Keeping a Level Head When Things Get Twitchy, Topsy, Turvy
Cyber security can be an embarrassing job. Something as simple as a failure to update a patch on time, or in worse cases, to release a patch on time, can cost a company millions and turn into click bait articles scattered across the web.
The recent incident with Lenovo serves as a great example of this. Already staunchly anti-Lenovo netizens took the opportunity to add fuel to a fire already raging because the company had confessed to pre-loading adware and bloatware on its hardware. The Lizard Squad was admittedly attacking Lenovo for this very reason and used its signature DNS-jacking tactic to take over Lenovo.com for all of four hours. The story remained in the media for days afterward, all the same.
Lazy Gamers Twitch Out
Twitch, the gamer video service acquired by Amazon last August, last month had a serious breach as well. Far more serious than a simple DNS jacking, their user database was breached and they were forced to reset all customer passwords. In a sensible move, they also required users to have longer passwords. The current wisdom on passwords is that 12 or more characters is the way to go, and never have a dictionary word. The Twitch team was going for something along these lines, demanding users have longer passwords with a more thorough audit at password generation time. Users took to social media in revolt, saying that Twitch was too demanding of their time. Security be damned, they were saying. The very antithesis of the cyber security professional’s efforts, that.
Also read: Lizard Squad Claims Lenovo DNS Attack
But the Twitch team capitulated, reducing the requirement back to eight characters. Surely this decision didn’t come from anyone in the cyber security department, whose implementations were likely faulted for the server breach in the first place. This came from customer relations, no doubt, people who have no business meddling in the affairs of the cyber security administrators. In its blog, Twitch wrote:
In order to create a secure password, we suggest you use a long random character string with a mix of character types (letters, numbers, symbols). To make it easy to remember, feel free to use words from the dictionary with multiple uncommon string substitutions. [Good and password examples.]
Edit #2: We’ve heard your concerns about overly-restrictive password requirements, and have reduced them to an 8 character minimum. Best practices regarding password security remain true.
This is a blunder that you can avoid by starting with strong password requirements. Then you won’t have a base of users who expect to be able to login with grandp4gr3at, and you won’t have a backlash when you are forced to up the requirements inevitably. The whole episode spelled out a pretty good lesson for security professionals: stick to your guns. When you know you’re right, just know that, and if decisions are made outside of you, well, consider your career options. It has to be kept in mind, and can’t be overstressed here, that the very people who were making these demands for higher security passwords were also the ones held responsible for the breach that initiated them. If bad security is going to be allowed at any level of the organization, the security department needs a good political stance to prove that they were ahead of this particular fireball, and their job should not be called into question as a result.

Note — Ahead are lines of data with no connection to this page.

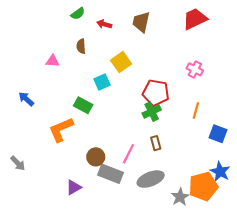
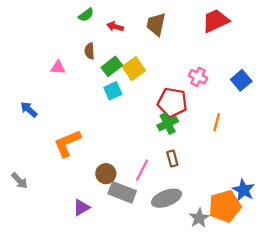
pink cross: (195, 69) -> (198, 77), moved
green rectangle: (83, 105) -> (112, 66), moved, turned -66
blue square: (218, 134) -> (241, 80), moved, turned 30

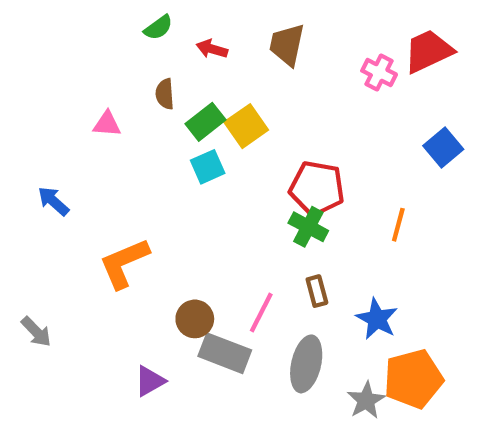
red trapezoid: (216, 21) -> (428, 51), moved
pink cross: (198, 77) -> (379, 73), moved
green cross: (168, 123) -> (308, 227), turned -36
blue star: (244, 190) -> (377, 319), moved
gray ellipse: (167, 198) -> (306, 364), turned -56

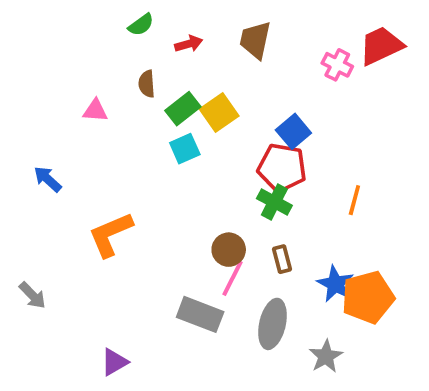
red arrow: (212, 49) -> (189, 44), turned 148
blue square: (443, 148) -> (293, 131), moved
brown circle: (195, 319) -> (229, 250), moved
orange pentagon: (413, 379) -> (368, 297), moved
purple triangle: (150, 381) -> (114, 362), moved

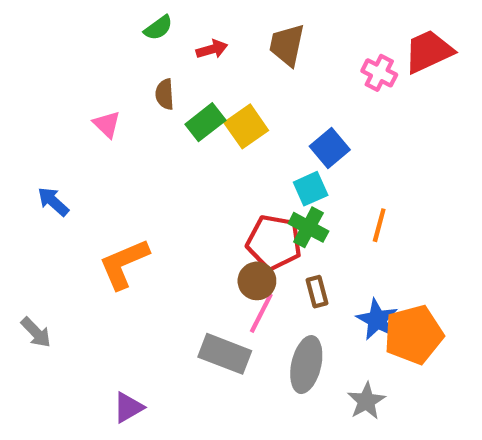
pink triangle: (95, 111) -> (107, 124), turned 40
cyan square: (185, 149) -> (311, 189), moved
red pentagon: (282, 168) -> (274, 242), moved
orange line: (354, 200) -> (379, 225), moved

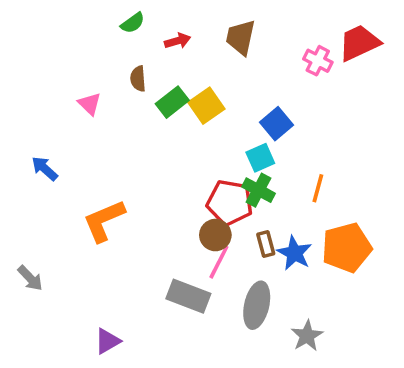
blue star: (377, 320) -> (294, 253), moved
orange pentagon: (414, 335) -> (347, 248), moved

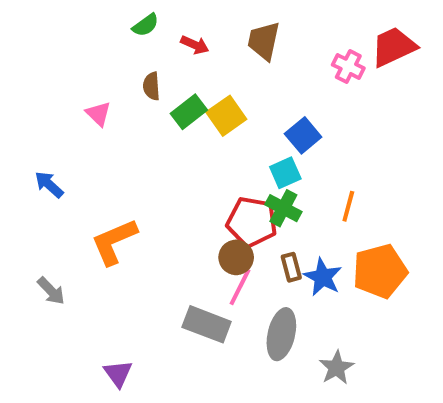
red arrow: (178, 41) -> (195, 45), turned 40
gray arrow: (30, 278) -> (51, 291), moved
purple triangle: (107, 341) -> (118, 374), turned -36

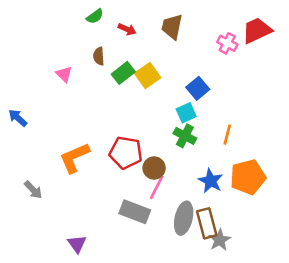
blue arrow: (49, 185) -> (18, 118), moved
red pentagon: (252, 222) -> (126, 153), moved
brown rectangle: (291, 267) -> (207, 223), moved, size x1.6

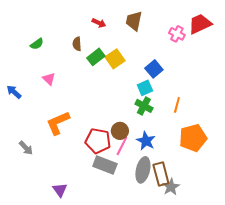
green semicircle: (95, 16) -> (37, 44), moved
pink triangle: (64, 74) -> (49, 79), moved
red pentagon: (126, 153) -> (98, 141), moved
blue star: (211, 181) -> (146, 141), moved

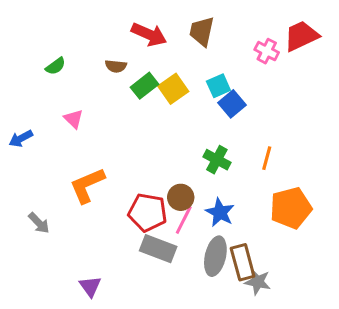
red arrow: (99, 23) -> (149, 34), size x1.6
brown semicircle: (77, 44) -> (116, 66), turned -80
cyan square: (145, 88) -> (218, 86), moved
blue arrow: (14, 92) -> (21, 139), turned -70
gray star: (171, 187) -> (258, 282), turned -30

Security Important for Governmental Compliance
The United Kingdom recently announced new rules for cyber security compliance for firms who want to work on government projects. They include the following:
- Access control and privilege management
- Malware protection
- Secure configuration
- Installing boundary firewalls and Internet gateways
- Patch management
It’s only a matter of time before password best practices are added to lists like these. The US government has become far more serious about cyber security in recent months as well, a good sign for private firms who specialize in as much. New standards will soon apply to private firms contracting with the federal government, a market share that cannot be understated.
As the password paradigm ages into obsolescence, it’s getting to the point where some system administrators want to require new passwords every month along with two-factor authentication wherever possible. Companies that fail to implement strong security could be losing out on valuable government contracts and worse, regular consumer clients. So when it comes time to up the security standard, as Nike said, just do it.